INTRODUCTION


Writers from Froissart to Fussell
Praise knights for their wit, not their muscle.
           Yet the valor they laud
           Is so often a fraud
That I call it the chivalrous hustle.

--Charles T. Wood

There was a young French demoiselle
Whose nickname was Joan la Pucelle,
           But without Richard Three
           (Whom he added with glee)
Charlie knew that his book would not sell.

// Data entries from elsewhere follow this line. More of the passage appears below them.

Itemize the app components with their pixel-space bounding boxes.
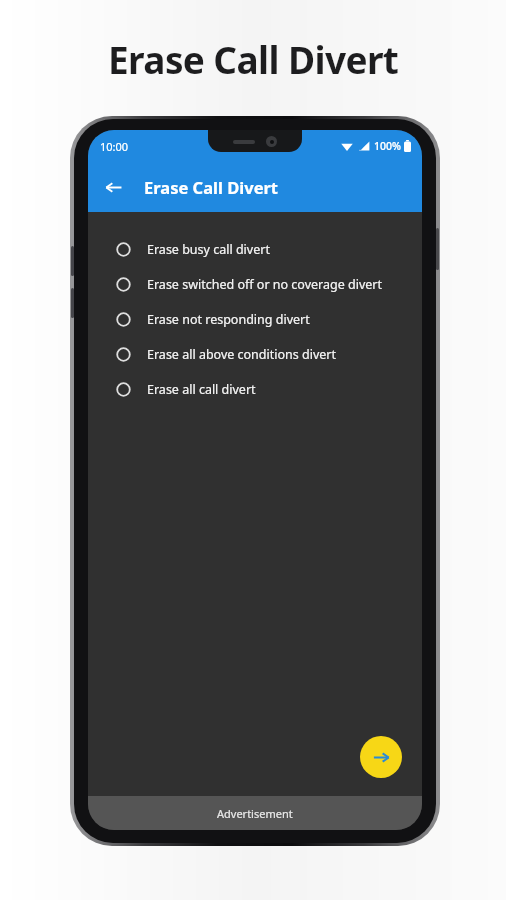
staticText: 100% [374, 139, 401, 153]
button[interactable]: Erase not responding divert [88, 302, 422, 337]
staticText: Erase Call Divert [144, 176, 279, 198]
button[interactable]: Erase all above conditions divert [88, 337, 422, 372]
button[interactable]: Erase busy call divert [88, 232, 422, 267]
staticText: Erase switched off or no coverage divert [147, 276, 382, 293]
staticText: Erase busy call divert [147, 241, 270, 258]
button[interactable]: Back [93, 167, 133, 207]
staticText: Erase all call divert [147, 381, 256, 398]
button[interactable]: Erase switched off or no coverage divert [88, 267, 422, 302]
staticText: Erase not responding divert [147, 311, 310, 328]
button[interactable]: Advertisement [88, 796, 422, 830]
staticText: Advertisement [217, 806, 293, 821]
button[interactable]: Next [360, 736, 402, 778]
staticText: Erase all above conditions divert [147, 346, 336, 363]
staticText: 10:00 [100, 139, 129, 154]
button[interactable]: Erase all call divert [88, 372, 422, 407]
staticText: Erase Call Divert [108, 34, 399, 84]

--A. J. Pollard, Richard Barber,
Sharon D. Michalove, Felicity Riddy,
Helen Maurer, Maureen Fries
May 9, 1998


Charles and Susan Wood
at symposium session


The term 'History in the Comic Mode' is effectively used by a student who took one of Charlie's first classes. That former student, Caroline Walker Bynum, now president of the Medieval Academy, past president of the American Historical Association, argues that the writing of history, like all scholarly writing, is inevitably incomplete. The historian therefore needs not so much a new method as a "new voice of a new mode...the comic mode" (Fragmentation and Redemption 1991, p. 25). In renouncing any claim to be telling the whole truth, the historian instead embraces the craft of contrivance: provisional stories, easily disrupted. Great historians, like Charles T. Wood, keep readers alert to this knowledge--all stories are invented, all endings are contrived, and all scholarship is provisional.

'History in the Comic Mode' also describes Wood's work, mood, and historical voice: wise, wittily aware of the contradictory impulses at the heart of human experience and literature, and always as gleeful about the past as he is hopeful about the future.